The WeWork bankruptcy filing marks a staggering new low for the company that formerly operated on subleasing office space to workers in Silicon Valley
A few months ago WeWork said it would be exiting some of its locations. On its website, it lists 660 locations in 37 countries, down from the 764 locations in 38 countries it had about two years earlier. The company was renting more space than any other company in the month of June. WeWork franchises outside the United States and Canada won’t be affected by Monday’s actions.
WeWork has seen its share value fall 98 percent since the beginning of the year, and the company is now worth less than $45 million. At its peak the company was worth $47 billion.
In its bankruptcy petition, the company listed about $15 billion in assets and more than $18 billion in debt. It also has around $100 million in unpaid rent.
The bankruptcy filing marks a staggering new low for the company, which at its heyday won billions of dollars in funding from deep-pocketed investors for putting a Silicon Valley spin on the less-flashy business of subleasing office space to workers.

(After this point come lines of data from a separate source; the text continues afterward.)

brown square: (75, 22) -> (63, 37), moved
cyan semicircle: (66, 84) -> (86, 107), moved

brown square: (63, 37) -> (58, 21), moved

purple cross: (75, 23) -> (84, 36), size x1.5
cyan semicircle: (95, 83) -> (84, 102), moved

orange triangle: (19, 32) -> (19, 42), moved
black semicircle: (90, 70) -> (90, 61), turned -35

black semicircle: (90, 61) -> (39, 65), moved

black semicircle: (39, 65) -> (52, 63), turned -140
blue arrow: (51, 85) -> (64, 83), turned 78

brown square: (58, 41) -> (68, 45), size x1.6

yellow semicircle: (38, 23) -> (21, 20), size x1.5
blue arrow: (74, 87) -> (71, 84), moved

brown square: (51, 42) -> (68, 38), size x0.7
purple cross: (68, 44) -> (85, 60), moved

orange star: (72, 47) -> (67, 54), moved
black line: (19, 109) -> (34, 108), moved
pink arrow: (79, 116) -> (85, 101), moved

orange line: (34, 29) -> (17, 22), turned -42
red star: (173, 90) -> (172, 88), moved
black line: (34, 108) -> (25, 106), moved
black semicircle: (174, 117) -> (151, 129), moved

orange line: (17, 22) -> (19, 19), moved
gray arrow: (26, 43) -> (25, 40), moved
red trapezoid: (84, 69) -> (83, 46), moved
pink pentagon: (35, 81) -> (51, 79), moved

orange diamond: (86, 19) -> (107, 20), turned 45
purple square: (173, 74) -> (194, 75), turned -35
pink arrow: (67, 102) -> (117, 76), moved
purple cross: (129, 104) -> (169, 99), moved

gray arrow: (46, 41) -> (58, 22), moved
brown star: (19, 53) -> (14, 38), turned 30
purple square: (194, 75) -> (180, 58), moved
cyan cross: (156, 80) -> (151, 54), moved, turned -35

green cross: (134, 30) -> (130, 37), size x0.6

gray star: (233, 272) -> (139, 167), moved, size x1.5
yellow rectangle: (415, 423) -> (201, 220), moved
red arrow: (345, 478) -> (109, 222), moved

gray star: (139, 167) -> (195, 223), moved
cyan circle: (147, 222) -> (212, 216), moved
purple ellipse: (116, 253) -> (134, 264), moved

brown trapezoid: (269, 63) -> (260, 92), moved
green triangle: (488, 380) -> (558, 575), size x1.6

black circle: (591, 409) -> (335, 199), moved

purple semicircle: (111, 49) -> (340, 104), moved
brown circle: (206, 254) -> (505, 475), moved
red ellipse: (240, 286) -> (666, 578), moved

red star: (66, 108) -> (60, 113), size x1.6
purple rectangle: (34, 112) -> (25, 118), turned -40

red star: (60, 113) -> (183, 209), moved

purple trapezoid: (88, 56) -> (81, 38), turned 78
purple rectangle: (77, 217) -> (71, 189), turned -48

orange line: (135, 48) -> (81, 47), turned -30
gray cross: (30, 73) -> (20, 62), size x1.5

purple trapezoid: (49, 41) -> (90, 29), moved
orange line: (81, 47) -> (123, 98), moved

Adam Neumann and WeWork: Letting Out Office Space When People Can’t Work at Home – A Bad Time for Companies Who Are Trying to Lose Their Office Spaces
Adam Neumann started WeWork in 2010. It expanded at a breakneck pace and attempted to revolutionize the way people work, a lofty goal that was never fully realized.
WeWork spent gobs of money remodeling office spaces around the world on long-term leases, with the goal of making a profit on very short-term subleases.
It scrambled to renegotiate lease terms with landlords. But it faced increased competition in the world of short-term office space. And with many office workers choosing to work from home, the company failed to regain its footing.
He cut costs and laid off employees as he steered WeWork’s growth, an especially bad time for companies that want to lease out office space.